However, another important debate is needed. After all, what is Cuba today? Is it just the blockade that has caused ills to the Cuban people?
Thanks to the 1959 revolution, Cuba made tremendous progress in areas such as education and public health, at levels comparable to imperialist countries, and surpassed more developed nations such as Brazil, Mexico, or Argentina in these areas. The general standard of living of the population has also greatly advanced, and poverty has been eliminated. If it were not for the revolution Cuba would be another miserable Latin American country.
However, it must be said that the achievements of the revolution have gone far backward. Only a stupid fanatic denies this fact. And it’s not just because of the criminal embargo imposed by imperialism. Another extremely important problem is that capitalism was already restored on the island in the second half of the 1990s, associated with European imperialism and Canada. As an example, we cite the end of the state’s foreign trade monopoly exercised by the Ministry of Foreign Trade. Today, both state and joint-venture enterprises can freely negotiate their exports and imports.

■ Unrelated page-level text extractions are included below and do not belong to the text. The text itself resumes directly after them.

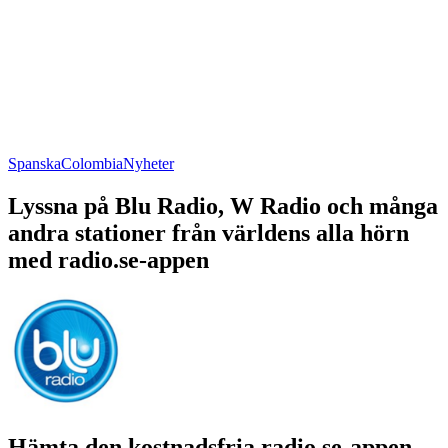
Spanska
Colombia
Nyheter
Lyssna på Blu Radio, W Radio och många
andra stationer från världens alla hörn
med radio.se-appen
Hämta den kostnadsfria radio.se-appen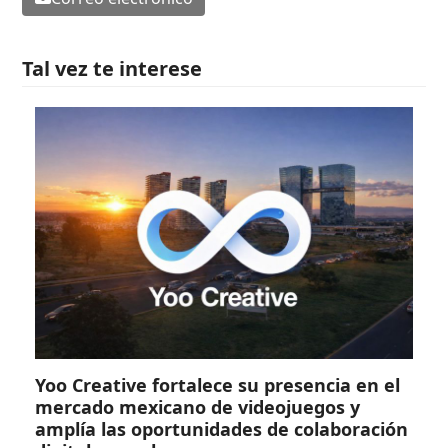
Tal vez te interese
Yoo Creative fortalece su presencia en el
mercado mexicano de videojuegos y
amplía las oportunidades de colaboración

There are other examples, such as tourism, where the Spanish company Meliá has a hotel chain in the country. Or the case of the Cuban telephone company (Etecsa), which was privatized by the government, sold to the Mexican Domos Group, in partnership with Stet from Italy.
But perhaps one of the most sensitive pieces of evidence of the restoration is the return of capitalism-like ills. Prostitution, the old capitalist curse, has returned strongly to the island and is visible around the Malecon Avenue in Havana.
Social inequality and misery are also seen in the neighborhoods, streets, and in access to public services. Those with money live in rich suburbs (that’s right, there are rich people’s homes in Cuba) while the poor have to live in crumbling apartments in central Havana.
Therefore, associating Cuba with socialism is a mistake made by various sectors of the Brazilian left. In addition to restoring capitalism, the Cuban regime is a dictatorship that prohibits elementary democratic rights such as independent trade unions, striking, autonomous newspapers, books, and even traveling to other countries is very restricted. Is this the Castroist left’s goal when it comes to defending socialism? The point is that socialism has nothing to do with that. Socialism is the economic and political power in the hands of workers organized in a new type of state, sustained by councils, assemblies, etc., of workers and peasants. This does not even exist in Cuba, Venezuela, China or North Korea.
Of course, the imperialist blockade against Cuba or any attack on its people is unacceptable. Therefore, the first duty of anyone fighting for social transformation, against oppression and exploitation, is to stand with the Cuban people. But to be with them means also to fight against the ills caused by capitalism that returned to the island.